Peter Robinson: Segment one. What makes America different? When you were 18, you write in this book; you and some friends took a trip to the United States. Let me quote you. “We kept finding the same character traits: enthusiasm, artlessness, impatience, optimism. Only much later did it occur to me that these are not innate characteristics.” Explain.Mr. Hannan: Well, very often when you talk about what makes American politics different, people on both side of the Atlantic will say, “Well, it’s—it’s culture.” You know, Americans have their undeferential—they’re restless. They—they—they don’t have the class systems and the monarchies that Europe has and so on. But that answer doesn’t really take you very far. I mean culture isn’t some numinous entity that exists alongside institutions. It’s a product of institutions. There are reasons why there is a Tea Party here and there isn’t a Tea Party in Europe. And if you break it down why is the—what’s happening in the U.S. that’s different. It’s the single biggest factor actually is open primaries. There’s a Tea Party here because people think that there’s a purpose to it.Peter Robinson: Tell me what you mean by open primaries.Mr. Hannan: In most of Europe and most of the democratic world, in fact everywhere really other than the U.S., candidates are chosen by their parties and they’re then presented to the electorate, which means, in fact, that they’re chosen by the party leader and his clique. And this allows the political parties to exclude big mainstream currents of public opinion from the legislature. Now all of the evidence I have is that people in Britain and people in Europe dislike the level of taxation just as much as Americans do. In fact, they’ve got a lot more to complain about in terms of the overall level of tax. So that the reason there is a Tea Party here is not because of some perverse American characteristic of being anti-tax. It’s that people think that they can do something about it through the ballot box. And that is an incredibly precious thing you have. Very few of my American friends realize how unusual how it is; how unique you are; and how blessed you are in having this system of being able to select your—your own candidates.
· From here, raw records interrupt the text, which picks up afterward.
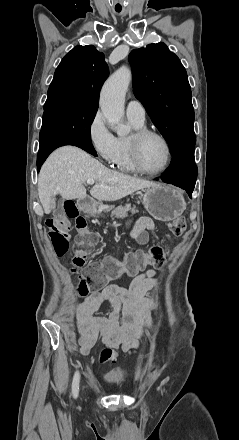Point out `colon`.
Returning a JSON list of instances; mask_svg holds the SVG:
<instances>
[{
	"instance_id": "colon-1",
	"label": "colon",
	"mask_w": 239,
	"mask_h": 440,
	"mask_svg": "<svg viewBox=\"0 0 239 440\" xmlns=\"http://www.w3.org/2000/svg\"><path fill=\"white\" fill-rule=\"evenodd\" d=\"M67 219L75 220L76 246L71 259V270L76 272L85 266L87 258L92 254L96 236L88 229L86 220L78 213L75 203L68 200L63 205V212L46 222V227L53 249L57 255L65 254L69 249V234ZM186 228L183 217L175 218L169 225L171 236H180ZM167 250L160 246H153L149 251H138L130 255L125 261L118 262L114 259H106L92 263L82 271V279L79 284V292L87 294L92 288L105 285L111 279L121 276L123 273L136 274L147 265L161 266L166 258ZM111 350H103L100 356L102 362L112 360Z\"/></svg>"
}]
</instances>
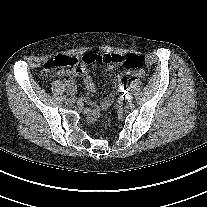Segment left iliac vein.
Instances as JSON below:
<instances>
[{"label":"left iliac vein","instance_id":"obj_1","mask_svg":"<svg viewBox=\"0 0 207 207\" xmlns=\"http://www.w3.org/2000/svg\"><path fill=\"white\" fill-rule=\"evenodd\" d=\"M132 101H133V98H132V97H131L130 99H127V98H126V102H127V103H131Z\"/></svg>","mask_w":207,"mask_h":207}]
</instances>
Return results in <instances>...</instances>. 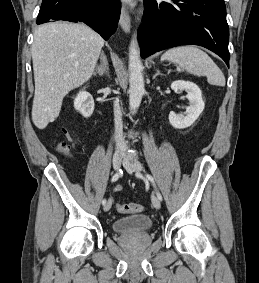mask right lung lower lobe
I'll return each instance as SVG.
<instances>
[{"instance_id": "1", "label": "right lung lower lobe", "mask_w": 259, "mask_h": 283, "mask_svg": "<svg viewBox=\"0 0 259 283\" xmlns=\"http://www.w3.org/2000/svg\"><path fill=\"white\" fill-rule=\"evenodd\" d=\"M120 10L119 0H43L37 24L52 19L80 21L108 40L117 29Z\"/></svg>"}]
</instances>
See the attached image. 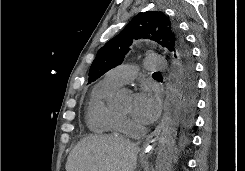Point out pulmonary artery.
Returning a JSON list of instances; mask_svg holds the SVG:
<instances>
[{"mask_svg": "<svg viewBox=\"0 0 245 171\" xmlns=\"http://www.w3.org/2000/svg\"><path fill=\"white\" fill-rule=\"evenodd\" d=\"M167 67V61L159 55H151L145 58L146 71L162 70ZM136 69L133 65L123 64L117 66L105 74L104 81L108 84L119 87L134 78Z\"/></svg>", "mask_w": 245, "mask_h": 171, "instance_id": "1", "label": "pulmonary artery"}]
</instances>
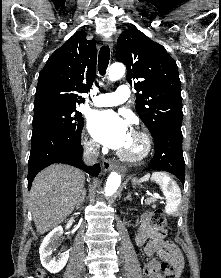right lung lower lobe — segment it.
Wrapping results in <instances>:
<instances>
[{
    "mask_svg": "<svg viewBox=\"0 0 221 278\" xmlns=\"http://www.w3.org/2000/svg\"><path fill=\"white\" fill-rule=\"evenodd\" d=\"M81 133L82 131L50 133L31 142L28 161V190H30L36 174L50 164L67 163L78 168L83 166ZM83 168L92 176H97L100 172L98 164L92 167L83 166Z\"/></svg>",
    "mask_w": 221,
    "mask_h": 278,
    "instance_id": "1",
    "label": "right lung lower lobe"
}]
</instances>
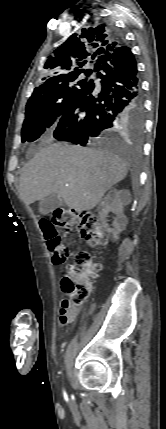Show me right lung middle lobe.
Listing matches in <instances>:
<instances>
[{
  "label": "right lung middle lobe",
  "instance_id": "1",
  "mask_svg": "<svg viewBox=\"0 0 166 429\" xmlns=\"http://www.w3.org/2000/svg\"><path fill=\"white\" fill-rule=\"evenodd\" d=\"M86 83V79L80 80L79 75H75L44 91L33 93L26 105L25 121L21 133L22 142H32L48 128L55 127L73 98ZM141 133L135 137H140Z\"/></svg>",
  "mask_w": 166,
  "mask_h": 429
}]
</instances>
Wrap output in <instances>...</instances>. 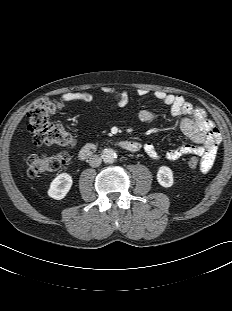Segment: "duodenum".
I'll return each instance as SVG.
<instances>
[{
  "label": "duodenum",
  "instance_id": "1",
  "mask_svg": "<svg viewBox=\"0 0 232 311\" xmlns=\"http://www.w3.org/2000/svg\"><path fill=\"white\" fill-rule=\"evenodd\" d=\"M117 145L121 149L131 153L137 152L140 148L139 144L134 141H121ZM96 150L97 146L95 144H86L81 148L79 156L81 159H87L91 157L96 152Z\"/></svg>",
  "mask_w": 232,
  "mask_h": 311
}]
</instances>
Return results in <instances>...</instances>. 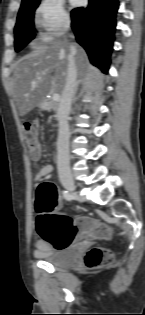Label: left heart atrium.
Here are the masks:
<instances>
[{"mask_svg":"<svg viewBox=\"0 0 145 315\" xmlns=\"http://www.w3.org/2000/svg\"><path fill=\"white\" fill-rule=\"evenodd\" d=\"M73 4H78L80 0H72Z\"/></svg>","mask_w":145,"mask_h":315,"instance_id":"left-heart-atrium-1","label":"left heart atrium"}]
</instances>
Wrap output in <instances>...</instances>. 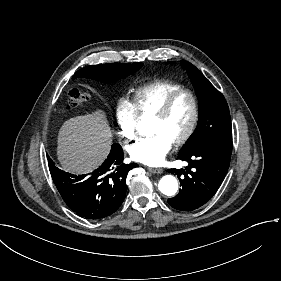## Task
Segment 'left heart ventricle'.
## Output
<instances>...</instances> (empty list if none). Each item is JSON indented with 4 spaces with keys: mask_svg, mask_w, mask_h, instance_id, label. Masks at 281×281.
Segmentation results:
<instances>
[{
    "mask_svg": "<svg viewBox=\"0 0 281 281\" xmlns=\"http://www.w3.org/2000/svg\"><path fill=\"white\" fill-rule=\"evenodd\" d=\"M190 118V100L188 97H181L173 103L168 113L163 118H148L149 136L161 133L169 140L173 141L185 132Z\"/></svg>",
    "mask_w": 281,
    "mask_h": 281,
    "instance_id": "b2bd125f",
    "label": "left heart ventricle"
}]
</instances>
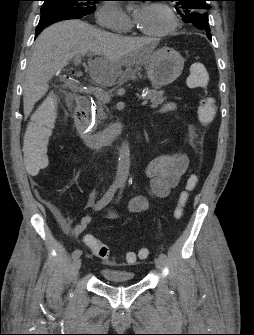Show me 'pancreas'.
I'll list each match as a JSON object with an SVG mask.
<instances>
[{
    "mask_svg": "<svg viewBox=\"0 0 254 335\" xmlns=\"http://www.w3.org/2000/svg\"><path fill=\"white\" fill-rule=\"evenodd\" d=\"M163 95H164L163 91H157L155 89L148 91L146 95V100H150V103H151L150 107L152 109L157 108L159 105L164 103V101L166 100V97H164ZM105 117H106V114L104 112V105L102 102H99L98 107H97L98 122L101 123V121L104 120Z\"/></svg>",
    "mask_w": 254,
    "mask_h": 335,
    "instance_id": "cf45deb5",
    "label": "pancreas"
}]
</instances>
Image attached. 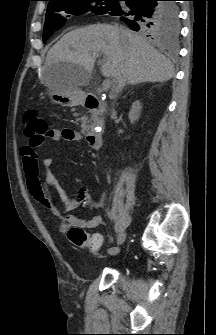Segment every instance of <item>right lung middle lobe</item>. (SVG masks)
<instances>
[{
  "label": "right lung middle lobe",
  "instance_id": "dd1d6c3e",
  "mask_svg": "<svg viewBox=\"0 0 216 335\" xmlns=\"http://www.w3.org/2000/svg\"><path fill=\"white\" fill-rule=\"evenodd\" d=\"M119 2L120 0H60L51 2L48 4L45 18L43 42L45 43L54 31L64 25L66 17H69L70 15H81L87 12L107 14L111 12ZM169 6L177 7L175 2H170ZM62 12H65L67 15H64ZM178 31L179 26L176 25L174 29L165 30L159 35L176 36Z\"/></svg>",
  "mask_w": 216,
  "mask_h": 335
}]
</instances>
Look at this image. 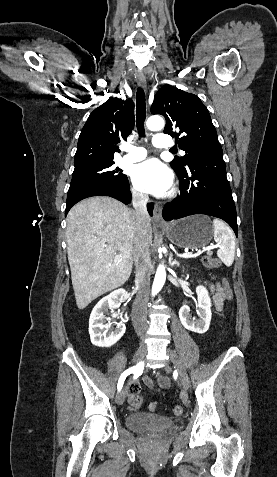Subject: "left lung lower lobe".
I'll return each mask as SVG.
<instances>
[{
  "label": "left lung lower lobe",
  "mask_w": 277,
  "mask_h": 477,
  "mask_svg": "<svg viewBox=\"0 0 277 477\" xmlns=\"http://www.w3.org/2000/svg\"><path fill=\"white\" fill-rule=\"evenodd\" d=\"M180 195L165 205L166 221L193 214H206L226 221L238 235L236 208L226 177L222 151L204 152L191 157L183 171H175Z\"/></svg>",
  "instance_id": "1"
}]
</instances>
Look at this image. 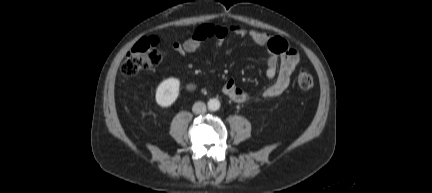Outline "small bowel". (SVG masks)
Returning a JSON list of instances; mask_svg holds the SVG:
<instances>
[{"instance_id": "c3829d8e", "label": "small bowel", "mask_w": 432, "mask_h": 193, "mask_svg": "<svg viewBox=\"0 0 432 193\" xmlns=\"http://www.w3.org/2000/svg\"><path fill=\"white\" fill-rule=\"evenodd\" d=\"M230 31L241 38L249 37L256 44L265 48L268 55L266 76L272 83L263 90L262 96L271 98L281 95L288 88L290 77L300 61L298 51L290 47L285 39L266 32L247 30L242 26H231ZM227 33V29L220 26L202 25L190 38L184 42H174L172 47L177 54L184 56L194 53L206 39L212 38L217 44H220ZM194 88L193 84L188 85L189 90ZM222 91L224 95L238 103L250 99V94L238 87L233 80H228Z\"/></svg>"}]
</instances>
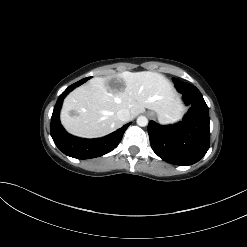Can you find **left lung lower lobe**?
<instances>
[{
    "instance_id": "1",
    "label": "left lung lower lobe",
    "mask_w": 247,
    "mask_h": 247,
    "mask_svg": "<svg viewBox=\"0 0 247 247\" xmlns=\"http://www.w3.org/2000/svg\"><path fill=\"white\" fill-rule=\"evenodd\" d=\"M173 82L191 107L183 121L176 125L161 126L150 121V144L164 161L175 165H192L206 154L210 146L208 106L195 86L176 78H173Z\"/></svg>"
}]
</instances>
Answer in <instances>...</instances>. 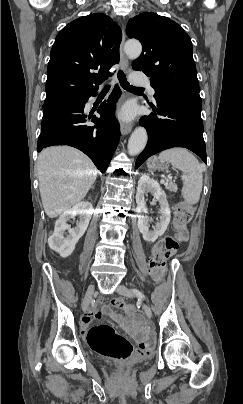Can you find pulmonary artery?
Returning a JSON list of instances; mask_svg holds the SVG:
<instances>
[{
  "label": "pulmonary artery",
  "mask_w": 243,
  "mask_h": 404,
  "mask_svg": "<svg viewBox=\"0 0 243 404\" xmlns=\"http://www.w3.org/2000/svg\"><path fill=\"white\" fill-rule=\"evenodd\" d=\"M147 90L150 96L153 97L155 95V88L150 83L147 84Z\"/></svg>",
  "instance_id": "obj_1"
}]
</instances>
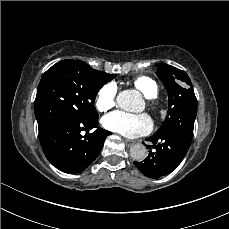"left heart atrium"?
Segmentation results:
<instances>
[{"mask_svg":"<svg viewBox=\"0 0 229 229\" xmlns=\"http://www.w3.org/2000/svg\"><path fill=\"white\" fill-rule=\"evenodd\" d=\"M103 126L123 136L135 138L148 134L153 122L148 114H131L124 111H115L106 115Z\"/></svg>","mask_w":229,"mask_h":229,"instance_id":"left-heart-atrium-1","label":"left heart atrium"}]
</instances>
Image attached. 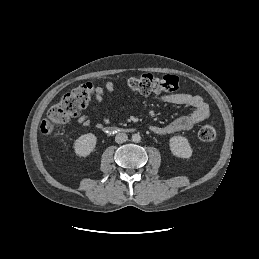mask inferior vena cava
<instances>
[{"label":"inferior vena cava","instance_id":"obj_1","mask_svg":"<svg viewBox=\"0 0 259 259\" xmlns=\"http://www.w3.org/2000/svg\"><path fill=\"white\" fill-rule=\"evenodd\" d=\"M128 140V136L126 133H118L116 136H115V141L116 143L118 144H121V143H124Z\"/></svg>","mask_w":259,"mask_h":259}]
</instances>
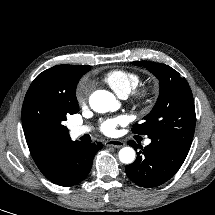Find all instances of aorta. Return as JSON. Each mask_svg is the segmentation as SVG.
<instances>
[{"label": "aorta", "mask_w": 215, "mask_h": 215, "mask_svg": "<svg viewBox=\"0 0 215 215\" xmlns=\"http://www.w3.org/2000/svg\"><path fill=\"white\" fill-rule=\"evenodd\" d=\"M89 104L98 113L114 111L119 107L115 96L106 90L95 91L90 96ZM119 159L124 164H130L135 160V151L131 147H124L119 151Z\"/></svg>", "instance_id": "aorta-1"}]
</instances>
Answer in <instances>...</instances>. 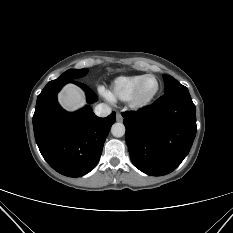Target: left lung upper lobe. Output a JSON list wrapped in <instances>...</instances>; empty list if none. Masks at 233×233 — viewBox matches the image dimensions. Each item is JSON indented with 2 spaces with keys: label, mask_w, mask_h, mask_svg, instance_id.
<instances>
[{
  "label": "left lung upper lobe",
  "mask_w": 233,
  "mask_h": 233,
  "mask_svg": "<svg viewBox=\"0 0 233 233\" xmlns=\"http://www.w3.org/2000/svg\"><path fill=\"white\" fill-rule=\"evenodd\" d=\"M165 83V92H171L175 90L185 89L186 87L180 84L175 78L169 75H163Z\"/></svg>",
  "instance_id": "5c2ea615"
}]
</instances>
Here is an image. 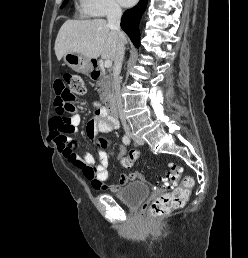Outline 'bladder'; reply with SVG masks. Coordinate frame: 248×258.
Masks as SVG:
<instances>
[{"instance_id": "obj_1", "label": "bladder", "mask_w": 248, "mask_h": 258, "mask_svg": "<svg viewBox=\"0 0 248 258\" xmlns=\"http://www.w3.org/2000/svg\"><path fill=\"white\" fill-rule=\"evenodd\" d=\"M149 195V188L143 182H134L126 185L114 194L123 204L129 208H137Z\"/></svg>"}]
</instances>
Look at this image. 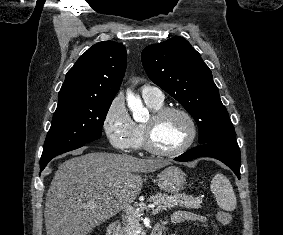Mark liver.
<instances>
[{
    "label": "liver",
    "instance_id": "obj_1",
    "mask_svg": "<svg viewBox=\"0 0 283 235\" xmlns=\"http://www.w3.org/2000/svg\"><path fill=\"white\" fill-rule=\"evenodd\" d=\"M82 152H73L76 157L55 172L45 202L47 235H87L137 198L143 185L139 173L169 165L161 159Z\"/></svg>",
    "mask_w": 283,
    "mask_h": 235
}]
</instances>
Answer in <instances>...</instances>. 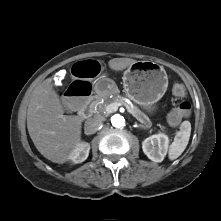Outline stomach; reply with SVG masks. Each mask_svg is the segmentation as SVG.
<instances>
[{
    "mask_svg": "<svg viewBox=\"0 0 221 221\" xmlns=\"http://www.w3.org/2000/svg\"><path fill=\"white\" fill-rule=\"evenodd\" d=\"M168 86L164 68L152 61H136L123 75V87L128 97L148 112L155 110Z\"/></svg>",
    "mask_w": 221,
    "mask_h": 221,
    "instance_id": "stomach-1",
    "label": "stomach"
}]
</instances>
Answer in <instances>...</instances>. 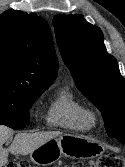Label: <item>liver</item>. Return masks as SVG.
I'll return each instance as SVG.
<instances>
[{
    "mask_svg": "<svg viewBox=\"0 0 125 167\" xmlns=\"http://www.w3.org/2000/svg\"><path fill=\"white\" fill-rule=\"evenodd\" d=\"M12 134V129L0 125V167L8 162L9 153L15 155H28L45 142L62 135L59 131L19 133L14 137L13 142L8 148H3V144Z\"/></svg>",
    "mask_w": 125,
    "mask_h": 167,
    "instance_id": "liver-1",
    "label": "liver"
}]
</instances>
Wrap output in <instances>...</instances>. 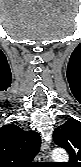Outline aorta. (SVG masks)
<instances>
[{
  "instance_id": "762f6f07",
  "label": "aorta",
  "mask_w": 81,
  "mask_h": 167,
  "mask_svg": "<svg viewBox=\"0 0 81 167\" xmlns=\"http://www.w3.org/2000/svg\"><path fill=\"white\" fill-rule=\"evenodd\" d=\"M51 157L56 162H67L68 161V155L65 150L63 149H54Z\"/></svg>"
}]
</instances>
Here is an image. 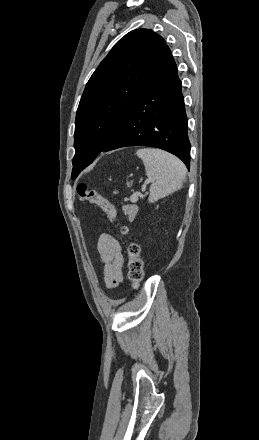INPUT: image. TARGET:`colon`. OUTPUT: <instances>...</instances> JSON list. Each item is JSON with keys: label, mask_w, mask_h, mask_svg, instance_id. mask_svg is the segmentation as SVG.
I'll return each instance as SVG.
<instances>
[{"label": "colon", "mask_w": 259, "mask_h": 440, "mask_svg": "<svg viewBox=\"0 0 259 440\" xmlns=\"http://www.w3.org/2000/svg\"><path fill=\"white\" fill-rule=\"evenodd\" d=\"M77 193L81 200L100 207L111 222L116 220V208L103 195L94 189H89L84 183L77 186ZM120 232L124 235L128 233L125 226L120 227ZM128 254V277L134 288H138L144 277V266L141 258L140 246L135 242H130L127 247Z\"/></svg>", "instance_id": "obj_1"}]
</instances>
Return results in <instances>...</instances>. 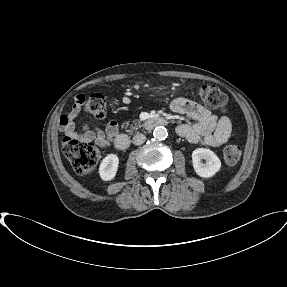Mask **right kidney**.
<instances>
[{
	"mask_svg": "<svg viewBox=\"0 0 287 287\" xmlns=\"http://www.w3.org/2000/svg\"><path fill=\"white\" fill-rule=\"evenodd\" d=\"M119 158L116 154H108L100 163L99 174L102 180H112L118 170Z\"/></svg>",
	"mask_w": 287,
	"mask_h": 287,
	"instance_id": "1",
	"label": "right kidney"
}]
</instances>
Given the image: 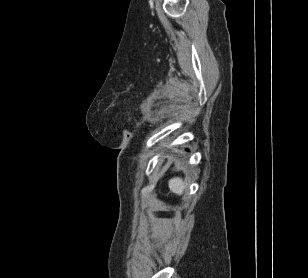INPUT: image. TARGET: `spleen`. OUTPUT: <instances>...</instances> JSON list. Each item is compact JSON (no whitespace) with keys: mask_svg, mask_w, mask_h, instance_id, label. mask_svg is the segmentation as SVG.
<instances>
[{"mask_svg":"<svg viewBox=\"0 0 308 278\" xmlns=\"http://www.w3.org/2000/svg\"><path fill=\"white\" fill-rule=\"evenodd\" d=\"M168 185L170 190L177 195H182L187 187V183L180 177L171 178Z\"/></svg>","mask_w":308,"mask_h":278,"instance_id":"obj_1","label":"spleen"}]
</instances>
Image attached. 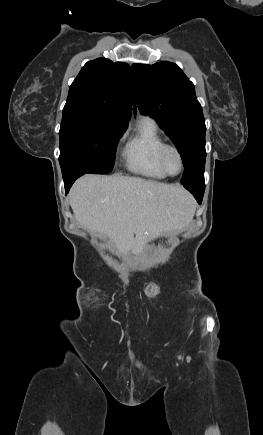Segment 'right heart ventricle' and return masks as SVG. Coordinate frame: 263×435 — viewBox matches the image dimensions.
Here are the masks:
<instances>
[{
	"mask_svg": "<svg viewBox=\"0 0 263 435\" xmlns=\"http://www.w3.org/2000/svg\"><path fill=\"white\" fill-rule=\"evenodd\" d=\"M164 140L158 126L150 118L141 119L127 140L123 156L129 171L151 179H165L158 162V153Z\"/></svg>",
	"mask_w": 263,
	"mask_h": 435,
	"instance_id": "1",
	"label": "right heart ventricle"
}]
</instances>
He’s right. The whole parliamentary political system in Europe -in how politicians are selected by the political parties to run for elective office- spits in the face of idea behind representative government. Here in Finland as in elsewhere around Europe, political parties select which candidates run for office, then the people vote for them. It encourages an almost homogenous, herd-like mentality in thinking behind policies which are then supported by these robot-politicos who vote in blocks, and whose only differences in these policies and opinions… are slight. There is no stark -black and white drawing of the line in the sand- differences between the parties. They’re all statist in design and in philosophy.